0

I thought I understood that an assignment of a second df works with a reference / pointer. So in the code below the first element changes in 'both' df's. But what happens with .dropna() was unexpected for me. It seems somehow this method creates a copy. Anyone know how this works and why? See the second code part. I expected the two df's to have changed.

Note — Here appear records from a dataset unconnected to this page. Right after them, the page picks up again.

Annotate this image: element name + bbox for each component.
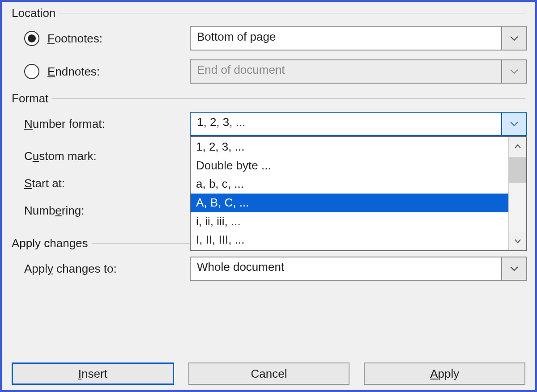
footnotes-label: Footnotes: [47, 32, 102, 46]
number-format-label: Number format: [24, 117, 105, 131]
start-at-label: Start at: [24, 177, 65, 190]
apply-changes-to-label: Apply changes to: [24, 262, 117, 276]
insert-button[interactable]: Insert [12, 362, 174, 385]
number-format-option-list: 1, 2, 3, ...Double byte ...a, b, c, ...A… [191, 137, 508, 250]
endnotes-combo-button [501, 60, 526, 83]
number-format-option[interactable]: 1, 2, 3, ... [191, 138, 508, 156]
endnotes-radio[interactable] [24, 64, 39, 79]
number-format-option[interactable]: A, B, C, ... [191, 194, 508, 212]
apply-changes-to-combo[interactable]: Whole document [190, 257, 527, 281]
section-format: Format [12, 92, 527, 105]
chevron-down-icon [510, 122, 518, 126]
row-apply-changes-to: Apply changes to: Whole document [12, 257, 527, 281]
footnotes-location-value: Bottom of page [191, 27, 501, 50]
section-format-title: Format [12, 92, 52, 105]
section-location: Location [12, 6, 527, 20]
number-format-option[interactable]: i, ii, iii, ... [191, 212, 508, 231]
numbering-label: Numbering: [24, 204, 84, 218]
number-format-combo-button[interactable] [501, 113, 526, 135]
apply-changes-to-value: Whole document [191, 257, 501, 280]
custom-mark-label: Custom mark: [24, 149, 97, 163]
number-format-option[interactable]: a, b, c, ... [191, 175, 508, 194]
section-rule [52, 98, 525, 99]
cancel-button[interactable]: Cancel [188, 362, 350, 385]
dropdown-scrollbar[interactable] [508, 137, 526, 250]
chevron-up-icon [515, 144, 521, 148]
scroll-thumb[interactable] [509, 157, 526, 183]
section-apply-title: Apply changes [12, 236, 92, 250]
number-format-value: 1, 2, 3, ... [191, 113, 501, 135]
endnotes-label: Endnotes: [47, 65, 100, 79]
endnotes-location-value: End of document [191, 60, 501, 83]
endnotes-location-combo: End of document [190, 59, 527, 84]
chevron-down-icon [510, 69, 518, 74]
footnotes-location-combo[interactable]: Bottom of page [190, 26, 527, 51]
section-location-title: Location [12, 6, 59, 20]
footnotes-option[interactable]: Footnotes: [24, 31, 190, 46]
row-endnotes: Endnotes: End of document [12, 59, 527, 84]
number-format-option[interactable]: I, II, III, ... [191, 231, 508, 249]
row-footnotes: Footnotes: Bottom of page [12, 26, 527, 51]
endnotes-option[interactable]: Endnotes: [24, 64, 190, 79]
footnote-endnote-dialog: Location Footnotes: Bottom of page Endno… [0, 0, 537, 392]
chevron-down-icon [515, 239, 521, 243]
number-format-dropdown: 1, 2, 3, ...Double byte ...a, b, c, ...A… [190, 136, 527, 251]
apply-button[interactable]: Apply [364, 362, 525, 385]
apply-combo-button[interactable] [501, 257, 526, 280]
row-number-format: Number format: 1, 2, 3, ... 1, 2, 3, ...… [12, 112, 527, 136]
scroll-down-button[interactable] [509, 232, 526, 250]
chevron-down-icon [510, 36, 518, 41]
footnotes-combo-button[interactable] [501, 27, 526, 50]
section-rule [59, 13, 525, 13]
number-format-combo[interactable]: 1, 2, 3, ... [190, 112, 527, 136]
dialog-buttons: Insert Cancel Apply [12, 362, 525, 385]
scroll-up-button[interactable] [509, 137, 526, 156]
chevron-down-icon [510, 266, 518, 271]
footnotes-radio[interactable] [24, 31, 39, 46]
number-format-option[interactable]: Double byte ... [191, 156, 508, 175]
scroll-track[interactable] [509, 156, 526, 232]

df1 = pd.DataFrame([1, np.NaN, 2, 3, 5, np.NaN])
df2 = df1
df3 = df1

df2.iloc[0, 0] = 9
#Both changed
display(df1)
display(df2)

df3 = df3.dropna()

#Only df3 changed ??
display(df1)
display(df3)
MacMesser
  • 55
  • 4

1 Answers1

0

When you are doing

df2.iloc[0, 0] = 9

the operation is inplace. Also, till now, df2 and df3 are copy of df1 and any modification would impact df1.
But when you do

df3 = df3.dropna()

here df3 is assigned a view of dataframe returned and not a copy. So, as it is a view, there is no impact on df1. But if you would have done the following:

df3.dropna(inplace=True)

df3 would have been modified inplace and as it is a copy of df1, df1 would also have been changed in same way.
Refer What rules does Pandas use to generate a view vs a copy? for details.

ggaurav
  • 1,764
  • 1
  • 10
  • 10